"Wo es schmerzt, da greift man hin" (41)

Mittwoch, 16. Januar 2013 um 00:55 - monsignore genickschuss
Auch du, Michael Haneke!
„Funny Games“ war, der eine oder die andere wird sich erinnern, ein widerlicher Streifen, in dem zwei sadistische, junge Männer eine Kleinfamilie ermorden. Dieses Grauen einmal durchzuspielen (und als Zuschauer durchzustehen) war, so nicht nur ein Freund von mir, allerdings ungeheuer wichtig, da es Regisseur und Drehbuchautor Haneke offenbar gerade mit diesem Plot (und seiner bis dahin selbstverständlich einzigartigen Umsetzung) gelungen ist wie keinem Zweiten, die voyeuristischen Erwartungen der Zuschauer bloß zu legen und in eindrücklicher, wenn nicht unvergesslicher Weise laut über die Darstellung von Gewalt im Film nachzudenken. Blablabla. Blablabla.
Wie keinem Zweiten? Na gut, ehrlich gesagt gab es durchaus Vorläufer. Truman Capotes „Kaltblütig“ behandelte allerdings einen ganz realen Mordfall (ebenfalls eine Familie und zwei Täter) und wurde zwar verfilmt, war aber noch nicht durchdrungen von jener scharfen Medien- und Gesellschaftskritik, die viele Jahre später in Oliver Stones „Natural Born Killers“ als Rechtfertigung für einen psychedelisch angehauchten Rock´n Roll-Horror-Trip mit Kultfilm-Potential herhalten (und den jugendlichen Kinogängern am Arsch vorbei gehen) musste. Das Skript zu der kunterbunten Mörderballade lieferte by the way Quentin Tarantino, der Liebling aller postmodernen Zeichen- und Zitatsucher, dessen Beitrag zur Entpolitisierung des Kinos bisher nur von wenigen (u. a. Vanessa Redgrave) gebührend gewürdigt wurde. Doch auch Stones/ Tarantinos Gewaltexzesse waren auf Dauer nicht genug. Das Publikum gierte nach mehr Entsetzen, Gesellschaftskritik und Selbstreflexion und so wundert es nicht, dass „Mann beißt Hund“ 1992 für eine Weile den „Gesichtern des Todes“ als Underground-Video für 16-jährige den Rang ablief. Am bildungsbürgerlichen Mainstream ging der dreckige kleine Killer-Streifen aus Belgien jedoch weitestgehend vorbei. Prinzipiell prima also, dass 1997 ein kluger Österreicher einen neuen Versuch unternahm das Thema in die Arthaus-Kinos zu bringen. Jenem gut situiertem Cineasten-Pack, das seit Jahren nicht müde wird auch den letzten Serienmörder-Folter-Monster-Scheiß noch zu großer Kino-Kunst zu erheben, konnte so ein Schlag in den Magen sicher nicht schaden und wer war besser geeignet ihn zu führen als der Pazifist Haneke.

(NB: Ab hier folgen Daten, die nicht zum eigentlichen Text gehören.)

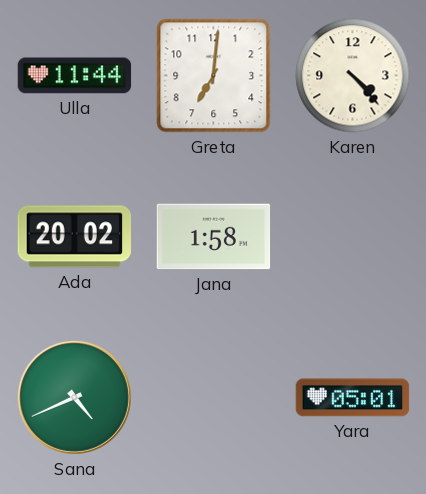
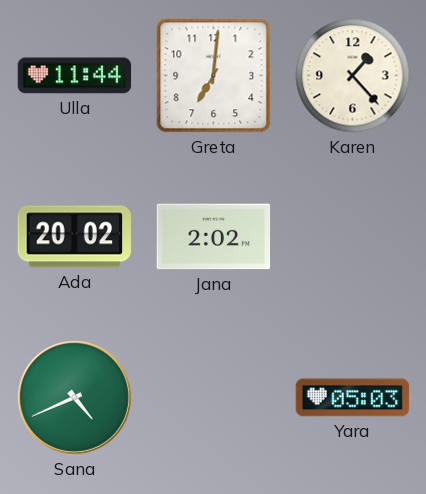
Karen: 4:23 -> 1:23
Jana: 1:58 -> 2:02
Yara: 05:01 -> 05:03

Da „Funny Games“ an den Sehgewohnheiten meines Freundes allerdings überraschenderweise letztlich so wenig geändert hat wie an den brutalen Scheußlichkeiten mit denen uns Glotze und Filmbusiness leider immer noch täglich bombardieren, war es naheliegend vor einer Weile noch ein Remake dieses außerordentlich intellektuellen Schockers für den amerikanischen Markt zu drehen. Doppelt hält bekanntlich besser und vielleicht würde die gequälte Fresse von Tim Roth der Debatte ja neues Leben einhauchen. Okay, dieser Tim Roth spielt außerdem noch die Hauptrolle in einer extrem patriotischen, das Soldatentum und die Todesstrafe verherrlichenden Krimi-Serie („Lie to me“), aber das muss den Herrn Haneke gewiss nicht stören und hat mit seinem Film natürlich nicht das Geringste zu tun. Dass Hitler sich bisweilen an Farben und Pinseln vergriff, kann schließlich nicht bedeuten, dass Picasso darauf hätte verzichten müssen. Und was ist ein Schauspieler denn anderes als ein Mittel zum Zweck (s.a. Lars von Tier u. Kiefer Sutherland)? Und der Zweck, der Zweck heißt Kunst… So viel zur Vorgeschichte.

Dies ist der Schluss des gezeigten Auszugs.